For the Island, between Monday and Wednesday, the models predict for the first time "extraordinary" biometeorological conditions, and in particular in the inland areas of the south-west there will be oppressive, at times suffocating heat .
"This isn't media scaremongering," Tedici emphasizes. "These are official scientific terms used in medical meteorology to indicate conditions of extreme danger to the human body . It's a peremptory warning not to go out during the hottest and most humid hours of the day."

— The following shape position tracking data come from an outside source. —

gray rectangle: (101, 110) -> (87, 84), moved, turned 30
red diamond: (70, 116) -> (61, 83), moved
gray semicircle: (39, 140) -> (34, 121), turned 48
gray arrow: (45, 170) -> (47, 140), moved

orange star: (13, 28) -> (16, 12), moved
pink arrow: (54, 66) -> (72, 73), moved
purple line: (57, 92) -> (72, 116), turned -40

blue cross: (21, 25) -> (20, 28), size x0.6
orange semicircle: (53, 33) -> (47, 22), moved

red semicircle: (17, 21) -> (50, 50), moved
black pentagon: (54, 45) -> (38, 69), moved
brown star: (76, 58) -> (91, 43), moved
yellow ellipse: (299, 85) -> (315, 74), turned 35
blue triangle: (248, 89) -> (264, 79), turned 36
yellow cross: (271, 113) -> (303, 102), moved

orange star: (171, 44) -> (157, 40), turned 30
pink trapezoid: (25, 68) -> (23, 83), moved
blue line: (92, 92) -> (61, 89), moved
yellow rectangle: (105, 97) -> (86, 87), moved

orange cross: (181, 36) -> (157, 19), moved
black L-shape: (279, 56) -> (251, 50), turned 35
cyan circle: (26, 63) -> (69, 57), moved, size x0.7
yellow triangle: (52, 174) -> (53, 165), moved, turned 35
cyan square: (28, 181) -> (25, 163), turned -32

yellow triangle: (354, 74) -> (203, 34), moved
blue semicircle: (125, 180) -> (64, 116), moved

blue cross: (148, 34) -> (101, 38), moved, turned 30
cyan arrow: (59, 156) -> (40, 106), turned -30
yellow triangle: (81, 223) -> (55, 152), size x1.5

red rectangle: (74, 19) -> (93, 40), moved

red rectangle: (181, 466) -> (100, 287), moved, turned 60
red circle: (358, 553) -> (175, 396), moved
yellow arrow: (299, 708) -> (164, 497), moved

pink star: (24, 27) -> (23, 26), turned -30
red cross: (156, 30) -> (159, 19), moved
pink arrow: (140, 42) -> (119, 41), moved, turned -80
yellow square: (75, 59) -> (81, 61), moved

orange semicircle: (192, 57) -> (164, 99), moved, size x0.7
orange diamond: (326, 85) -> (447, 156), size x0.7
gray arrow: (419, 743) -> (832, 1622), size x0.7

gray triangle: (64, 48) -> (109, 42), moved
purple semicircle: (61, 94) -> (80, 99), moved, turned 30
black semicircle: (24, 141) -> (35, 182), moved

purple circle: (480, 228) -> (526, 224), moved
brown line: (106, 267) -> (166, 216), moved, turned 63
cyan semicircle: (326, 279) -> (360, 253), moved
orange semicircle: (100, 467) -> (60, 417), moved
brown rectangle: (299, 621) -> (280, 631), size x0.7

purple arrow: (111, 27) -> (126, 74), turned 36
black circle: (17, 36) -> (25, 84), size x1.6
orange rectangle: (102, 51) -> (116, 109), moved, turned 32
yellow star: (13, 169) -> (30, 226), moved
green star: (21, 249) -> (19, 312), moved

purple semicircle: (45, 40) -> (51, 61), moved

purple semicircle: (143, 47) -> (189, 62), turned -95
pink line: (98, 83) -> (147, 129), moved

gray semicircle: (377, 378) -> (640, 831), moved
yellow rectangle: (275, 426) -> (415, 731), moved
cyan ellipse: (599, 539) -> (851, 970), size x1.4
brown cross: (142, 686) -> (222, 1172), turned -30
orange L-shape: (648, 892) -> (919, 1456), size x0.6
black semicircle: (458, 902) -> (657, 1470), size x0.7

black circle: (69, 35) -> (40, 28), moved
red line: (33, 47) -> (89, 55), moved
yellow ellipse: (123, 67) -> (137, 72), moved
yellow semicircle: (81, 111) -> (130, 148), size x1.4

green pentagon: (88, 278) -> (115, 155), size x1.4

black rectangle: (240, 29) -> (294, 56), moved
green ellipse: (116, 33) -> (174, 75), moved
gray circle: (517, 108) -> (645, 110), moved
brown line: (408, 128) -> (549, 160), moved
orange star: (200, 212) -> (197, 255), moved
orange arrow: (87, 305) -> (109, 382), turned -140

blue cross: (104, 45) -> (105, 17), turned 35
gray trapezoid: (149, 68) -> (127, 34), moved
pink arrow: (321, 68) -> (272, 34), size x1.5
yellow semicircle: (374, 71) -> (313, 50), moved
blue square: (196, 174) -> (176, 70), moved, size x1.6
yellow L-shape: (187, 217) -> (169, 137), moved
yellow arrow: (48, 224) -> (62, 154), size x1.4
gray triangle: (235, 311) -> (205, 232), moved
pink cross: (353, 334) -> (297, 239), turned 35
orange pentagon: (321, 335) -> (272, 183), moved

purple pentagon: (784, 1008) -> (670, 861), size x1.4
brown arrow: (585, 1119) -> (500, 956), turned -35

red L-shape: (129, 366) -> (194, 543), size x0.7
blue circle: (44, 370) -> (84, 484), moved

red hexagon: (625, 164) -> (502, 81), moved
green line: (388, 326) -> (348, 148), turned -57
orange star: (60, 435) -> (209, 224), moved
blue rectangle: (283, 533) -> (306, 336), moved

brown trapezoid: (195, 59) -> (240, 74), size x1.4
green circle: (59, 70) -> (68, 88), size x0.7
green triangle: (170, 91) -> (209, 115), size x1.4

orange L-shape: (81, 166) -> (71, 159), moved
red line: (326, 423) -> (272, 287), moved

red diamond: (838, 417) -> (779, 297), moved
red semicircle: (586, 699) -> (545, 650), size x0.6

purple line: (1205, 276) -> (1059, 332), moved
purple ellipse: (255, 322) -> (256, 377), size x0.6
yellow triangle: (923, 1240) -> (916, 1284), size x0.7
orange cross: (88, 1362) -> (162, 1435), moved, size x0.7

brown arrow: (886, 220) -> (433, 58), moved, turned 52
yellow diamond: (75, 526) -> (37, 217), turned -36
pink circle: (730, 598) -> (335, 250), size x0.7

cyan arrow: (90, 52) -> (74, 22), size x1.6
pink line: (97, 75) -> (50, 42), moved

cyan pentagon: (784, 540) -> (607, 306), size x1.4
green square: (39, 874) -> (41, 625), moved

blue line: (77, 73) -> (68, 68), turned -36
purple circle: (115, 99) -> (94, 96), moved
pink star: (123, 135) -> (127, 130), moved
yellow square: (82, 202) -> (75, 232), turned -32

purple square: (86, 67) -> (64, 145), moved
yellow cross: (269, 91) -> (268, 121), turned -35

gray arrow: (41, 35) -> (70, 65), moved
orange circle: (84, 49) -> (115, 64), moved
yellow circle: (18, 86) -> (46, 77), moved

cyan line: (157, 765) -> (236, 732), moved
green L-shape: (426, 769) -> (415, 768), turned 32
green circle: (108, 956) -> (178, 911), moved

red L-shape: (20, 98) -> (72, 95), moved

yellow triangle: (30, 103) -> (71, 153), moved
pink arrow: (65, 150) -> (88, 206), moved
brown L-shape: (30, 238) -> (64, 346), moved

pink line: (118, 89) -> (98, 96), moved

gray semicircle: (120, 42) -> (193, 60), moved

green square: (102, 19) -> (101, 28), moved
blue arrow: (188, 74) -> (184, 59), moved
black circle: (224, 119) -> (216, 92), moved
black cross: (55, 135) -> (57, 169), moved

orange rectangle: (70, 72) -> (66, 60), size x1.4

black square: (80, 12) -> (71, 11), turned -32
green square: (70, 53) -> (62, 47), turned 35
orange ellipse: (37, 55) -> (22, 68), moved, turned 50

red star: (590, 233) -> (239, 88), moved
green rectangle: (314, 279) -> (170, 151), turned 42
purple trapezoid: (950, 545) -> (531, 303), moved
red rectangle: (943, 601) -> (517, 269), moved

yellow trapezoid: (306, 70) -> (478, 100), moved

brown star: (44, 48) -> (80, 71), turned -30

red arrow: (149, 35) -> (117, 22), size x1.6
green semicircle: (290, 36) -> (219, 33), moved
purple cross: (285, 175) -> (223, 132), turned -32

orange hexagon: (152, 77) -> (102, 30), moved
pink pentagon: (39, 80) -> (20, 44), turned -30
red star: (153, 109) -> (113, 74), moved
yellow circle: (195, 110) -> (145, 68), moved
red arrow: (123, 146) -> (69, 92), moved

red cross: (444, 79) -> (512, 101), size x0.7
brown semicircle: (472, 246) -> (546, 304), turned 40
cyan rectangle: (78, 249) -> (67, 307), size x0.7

A slight improvement after Wednesday, but a new peak is expected on Friday the 17th. And to expect a real change, we'll have to wait until the third ten days of the month when, after July 20th, the descent of cold air currents from Sweden could bring some relief . However, the meteorologist explains, these are very long-term projections that could be proven wrong, because "the cool air could take other routes, sliding too far north or too far east, leaving us trapped in this never-ending extreme summer."
We have definitely entered a new climate regime , Tedici emphasizes: "And we have to ask ourselves what is more frightening: the extreme peaks of the African flames or the new normal of 34-35 degrees Celsius on days considered less scorching." This heat is no longer abnormal, to which we will have to get used, and which is primarily affecting Europe, which "is warming at twice the rate of the global average due to its proximity to the Sahara, from which massive subtropical air masses originate, the rapid melting of Alpine glaciers, and the collapse of Greenland and Arctic glaciers, which are altering the fragile balance of atmospheric circulation."